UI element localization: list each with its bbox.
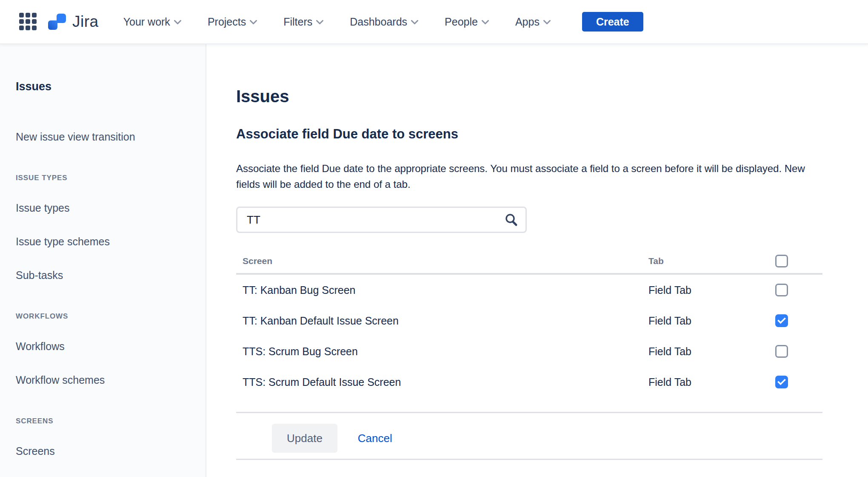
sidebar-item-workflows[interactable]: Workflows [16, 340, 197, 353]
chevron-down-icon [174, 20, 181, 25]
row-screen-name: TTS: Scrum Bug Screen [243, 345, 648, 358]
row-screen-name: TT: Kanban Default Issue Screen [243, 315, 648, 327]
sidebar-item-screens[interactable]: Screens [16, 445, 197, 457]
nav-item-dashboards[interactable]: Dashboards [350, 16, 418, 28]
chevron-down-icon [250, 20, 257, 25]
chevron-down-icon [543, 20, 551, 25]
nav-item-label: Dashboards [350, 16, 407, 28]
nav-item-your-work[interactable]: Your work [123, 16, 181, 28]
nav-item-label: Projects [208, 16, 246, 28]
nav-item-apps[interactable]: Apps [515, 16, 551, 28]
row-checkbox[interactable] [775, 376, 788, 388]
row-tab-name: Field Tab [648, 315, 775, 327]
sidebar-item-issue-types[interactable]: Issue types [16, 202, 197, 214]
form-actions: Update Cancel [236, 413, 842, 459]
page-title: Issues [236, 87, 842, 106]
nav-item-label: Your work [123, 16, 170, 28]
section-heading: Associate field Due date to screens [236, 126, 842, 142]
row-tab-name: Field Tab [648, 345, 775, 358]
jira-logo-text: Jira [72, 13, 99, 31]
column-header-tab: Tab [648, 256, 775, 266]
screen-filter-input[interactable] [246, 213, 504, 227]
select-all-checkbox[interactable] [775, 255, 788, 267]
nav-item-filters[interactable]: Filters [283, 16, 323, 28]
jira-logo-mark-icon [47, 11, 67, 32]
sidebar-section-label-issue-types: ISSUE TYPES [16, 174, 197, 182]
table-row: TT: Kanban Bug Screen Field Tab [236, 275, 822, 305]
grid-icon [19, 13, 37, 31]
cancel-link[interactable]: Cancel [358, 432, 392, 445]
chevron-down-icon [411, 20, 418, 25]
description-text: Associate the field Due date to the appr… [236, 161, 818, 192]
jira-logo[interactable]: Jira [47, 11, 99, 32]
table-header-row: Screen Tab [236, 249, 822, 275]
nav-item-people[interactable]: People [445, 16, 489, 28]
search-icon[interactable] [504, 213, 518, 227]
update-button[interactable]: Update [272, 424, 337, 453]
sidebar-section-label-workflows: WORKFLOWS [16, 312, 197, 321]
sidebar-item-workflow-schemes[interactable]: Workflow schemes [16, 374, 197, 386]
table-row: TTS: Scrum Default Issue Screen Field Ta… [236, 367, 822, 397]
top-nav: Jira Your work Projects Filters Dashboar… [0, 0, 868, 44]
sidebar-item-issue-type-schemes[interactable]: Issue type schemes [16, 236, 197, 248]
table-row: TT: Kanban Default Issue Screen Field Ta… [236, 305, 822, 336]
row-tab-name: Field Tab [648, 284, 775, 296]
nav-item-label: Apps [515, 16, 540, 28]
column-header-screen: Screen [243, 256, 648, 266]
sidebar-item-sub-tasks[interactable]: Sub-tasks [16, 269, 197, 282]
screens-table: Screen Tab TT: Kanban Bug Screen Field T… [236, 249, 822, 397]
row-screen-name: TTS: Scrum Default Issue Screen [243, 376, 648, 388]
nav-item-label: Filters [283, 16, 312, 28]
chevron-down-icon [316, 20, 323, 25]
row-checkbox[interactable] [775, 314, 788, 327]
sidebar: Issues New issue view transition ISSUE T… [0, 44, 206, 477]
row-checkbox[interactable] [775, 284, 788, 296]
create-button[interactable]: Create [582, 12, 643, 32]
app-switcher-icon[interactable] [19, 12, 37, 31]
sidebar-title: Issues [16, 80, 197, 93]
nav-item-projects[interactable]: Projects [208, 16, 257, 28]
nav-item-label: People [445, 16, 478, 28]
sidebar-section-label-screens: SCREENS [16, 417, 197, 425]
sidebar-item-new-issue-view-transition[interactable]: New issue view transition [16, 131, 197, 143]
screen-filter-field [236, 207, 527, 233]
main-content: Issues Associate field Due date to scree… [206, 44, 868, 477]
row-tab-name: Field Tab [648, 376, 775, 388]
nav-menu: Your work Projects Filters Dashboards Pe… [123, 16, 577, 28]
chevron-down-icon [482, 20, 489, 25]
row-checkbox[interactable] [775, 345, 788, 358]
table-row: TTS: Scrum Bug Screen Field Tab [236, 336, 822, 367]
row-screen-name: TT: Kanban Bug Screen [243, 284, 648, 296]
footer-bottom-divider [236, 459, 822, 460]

========

● Task brief: Show the lines above with "Cancel".

● Result for this exercise:
form-actions: Update Cancel [236, 413, 842, 459]
cancel-link[interactable]: Cancel [358, 432, 392, 445]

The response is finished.